What the task requires: Go through the data and count the lines holding the string "const". Write only the number.

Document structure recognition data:
★ ★ ★ ★

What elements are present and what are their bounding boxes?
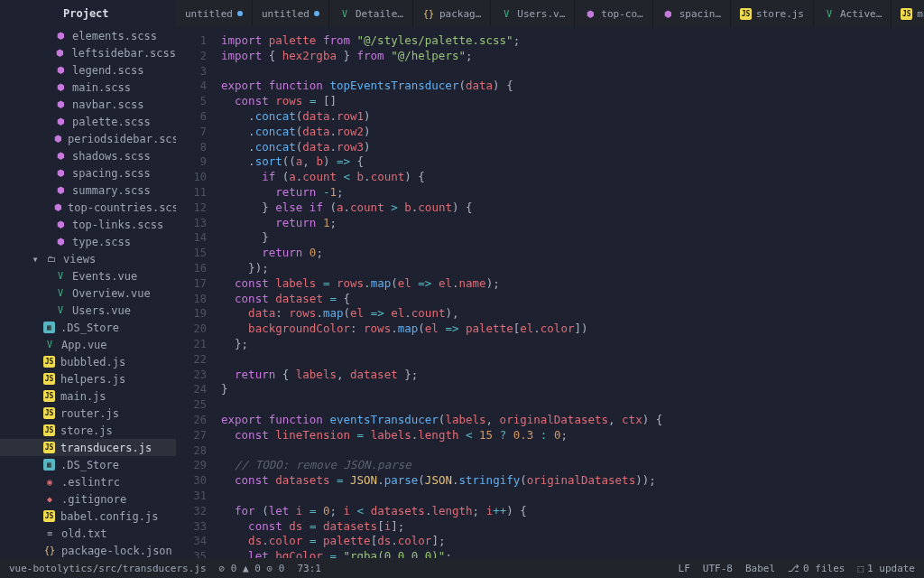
- tree-item-main-scss[interactable]: ⬢main.scss: [0, 79, 176, 96]
- tab-detaile-[interactable]: VDetaile…: [329, 0, 413, 27]
- code-line[interactable]: .concat(data.row3): [221, 140, 924, 155]
- tree-item-top-countries-scss[interactable]: ⬢top-countries.scss: [0, 199, 176, 216]
- tree-item-main-js[interactable]: JSmain.js: [0, 387, 176, 405]
- tree-item-type-scss[interactable]: ⬢type.scss: [0, 233, 176, 250]
- code-line[interactable]: export function topEventsTransducer(data…: [221, 79, 924, 94]
- code-line[interactable]: if (a.count < b.count) {: [221, 170, 924, 185]
- code-line[interactable]: });: [221, 261, 924, 276]
- code-line[interactable]: // TODO: remove JSON.parse: [221, 458, 924, 473]
- tree-item--ds-store[interactable]: ▦.DS_Store: [0, 456, 176, 473]
- tree-item-top-links-scss[interactable]: ⬢top-links.scss: [0, 216, 176, 233]
- code-editor[interactable]: 1234567891011121314151617181920212223242…: [176, 27, 924, 558]
- status-encoding[interactable]: UTF-8: [703, 563, 733, 574]
- chevron-down-icon[interactable]: ▾: [31, 253, 40, 266]
- line-number: 4: [176, 79, 207, 94]
- tab-label: Detaile…: [356, 8, 403, 20]
- tree-item-old-txt[interactable]: ≡old.txt: [0, 525, 176, 542]
- line-number: 24: [176, 382, 207, 397]
- line-number: 26: [176, 413, 207, 428]
- code-line[interactable]: import { hex2rgba } from "@/helpers";: [221, 49, 924, 64]
- code-line[interactable]: [221, 352, 924, 368]
- code-line[interactable]: backgroundColor: rows.map(el => palette[…: [221, 322, 924, 337]
- tab-users-v-[interactable]: VUsers.v…: [491, 0, 575, 27]
- code-line[interactable]: export function eventsTransducer(labels,…: [221, 413, 924, 428]
- code-line[interactable]: [221, 397, 924, 413]
- code-line[interactable]: [221, 443, 924, 459]
- tree-item-leftsidebar-scss[interactable]: ⬢leftsidebar.scss: [0, 44, 176, 61]
- git-branch-icon: ⎇: [788, 563, 799, 574]
- status-diagnostics[interactable]: ⊘ 0 ▲ 0 ⊙ 0: [219, 563, 285, 574]
- code-line[interactable]: }: [221, 230, 924, 246]
- code-line[interactable]: .concat(data.row1): [221, 109, 924, 125]
- tree-item--eslintrc[interactable]: ◉.eslintrc: [0, 473, 176, 490]
- status-language[interactable]: Babel: [745, 563, 775, 574]
- code-line[interactable]: return 0;: [221, 246, 924, 261]
- code-line[interactable]: import palette from "@/styles/palette.sc…: [221, 33, 924, 49]
- status-cursor-pos[interactable]: 73:1: [297, 563, 321, 574]
- tree-item-shadows-scss[interactable]: ⬢shadows.scss: [0, 147, 176, 164]
- tree-item-legend-scss[interactable]: ⬢legend.scss: [0, 61, 176, 79]
- tree-item-app-vue[interactable]: VApp.vue: [0, 336, 176, 353]
- code-line[interactable]: return { labels, dataset };: [221, 368, 924, 383]
- tree-item-bubbled-js[interactable]: JSbubbled.js: [0, 353, 176, 370]
- tree-item-transducers-js[interactable]: JStransducers.js: [0, 439, 176, 456]
- tree-item-label: main.js: [60, 390, 106, 403]
- code-line[interactable]: const lineTension = labels.length < 15 ?…: [221, 428, 924, 443]
- tab-spacin-[interactable]: ⬢spacin…: [653, 0, 731, 27]
- folder-icon: 🗀: [45, 253, 58, 266]
- code-line[interactable]: let bgColor = "rgba(0,0,0,0)";: [221, 549, 924, 558]
- code-line[interactable]: .sort((a, b) => {: [221, 154, 924, 170]
- code-line[interactable]: .concat(data.row2): [221, 125, 924, 140]
- status-bar: vue-botolytics/src/transducers.js ⊘ 0 ▲ …: [0, 558, 924, 578]
- tree-item-label: navbar.scss: [72, 98, 143, 111]
- tree-item--gitignore[interactable]: ◆.gitignore: [0, 490, 176, 508]
- code-line[interactable]: return -1;: [221, 185, 924, 200]
- tree-item-helpers-js[interactable]: JShelpers.js: [0, 370, 176, 387]
- code-line[interactable]: };: [221, 337, 924, 352]
- tab-untitled[interactable]: untitled: [176, 0, 253, 27]
- tree-item-elements-scss[interactable]: ⬢elements.scss: [0, 27, 176, 44]
- sass-icon: ⬢: [54, 64, 67, 77]
- tree-item-summary-scss[interactable]: ⬢summary.scss: [0, 182, 176, 199]
- code-line[interactable]: [221, 64, 924, 79]
- tree-item-router-js[interactable]: JSrouter.js: [0, 405, 176, 422]
- tree-item-periodsidebar-scss[interactable]: ⬢periodsidebar.scss: [0, 130, 176, 147]
- tree-item-navbar-scss[interactable]: ⬢navbar.scss: [0, 96, 176, 113]
- code-line[interactable]: return 1;: [221, 216, 924, 231]
- tab-packag-[interactable]: {}packag…: [413, 0, 491, 27]
- code-line[interactable]: data: rows.map(el => el.count),: [221, 306, 924, 322]
- code-line[interactable]: const dataset = {: [221, 292, 924, 307]
- tab-label: Users.v…: [517, 8, 565, 20]
- tab-untitled[interactable]: untitled: [253, 0, 329, 27]
- tree-item--ds-store[interactable]: ▦.DS_Store: [0, 319, 176, 336]
- code-line[interactable]: for (let i = 0; i < datasets.length; i++…: [221, 504, 924, 519]
- code-line[interactable]: const rows = []: [221, 94, 924, 109]
- line-number: 33: [176, 519, 207, 535]
- tab-top-co-[interactable]: ⬢top-co…: [575, 0, 652, 27]
- code-line[interactable]: [221, 489, 924, 504]
- tree-item-spacing-scss[interactable]: ⬢spacing.scss: [0, 164, 176, 182]
- tree-item-events-vue[interactable]: VEvents.vue: [0, 267, 176, 284]
- tree-item-label: summary.scss: [72, 184, 151, 197]
- code-line[interactable]: const labels = rows.map(el => el.name);: [221, 276, 924, 292]
- code-line[interactable]: } else if (a.count > b.count) {: [221, 200, 924, 216]
- code-line[interactable]: const datasets = JSON.parse(JSON.stringi…: [221, 473, 924, 489]
- tree-item-overview-vue[interactable]: VOverview.vue: [0, 284, 176, 302]
- code-line[interactable]: ds.color = palette[ds.color];: [221, 534, 924, 549]
- tab-active-[interactable]: VActive…: [814, 0, 892, 27]
- code-line[interactable]: const ds = datasets[i];: [221, 519, 924, 535]
- tree-item-label: babel.config.js: [60, 510, 158, 523]
- line-number: 29: [176, 458, 207, 473]
- tree-item-palette-scss[interactable]: ⬢palette.scss: [0, 113, 176, 130]
- tree-item-babel-config-js[interactable]: JSbabel.config.js: [0, 508, 176, 525]
- code-content[interactable]: import palette from "@/styles/palette.sc…: [216, 27, 924, 558]
- tree-item-store-js[interactable]: JSstore.js: [0, 422, 176, 439]
- tree-item-views[interactable]: ▾🗀views: [0, 250, 176, 267]
- tab-store-js[interactable]: JSstore.js: [731, 0, 814, 27]
- tab-main-js[interactable]: JSmain.js: [892, 0, 924, 27]
- code-line[interactable]: }: [221, 382, 924, 397]
- status-path[interactable]: vue-botolytics/src/transducers.js: [9, 563, 207, 574]
- tree-item-package-lock-json[interactable]: {}package-lock.json: [0, 542, 176, 558]
- status-eol[interactable]: LF: [679, 563, 690, 574]
- tree-item-users-vue[interactable]: VUsers.vue: [0, 302, 176, 319]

★ ★ ★ ★

Answer space: 6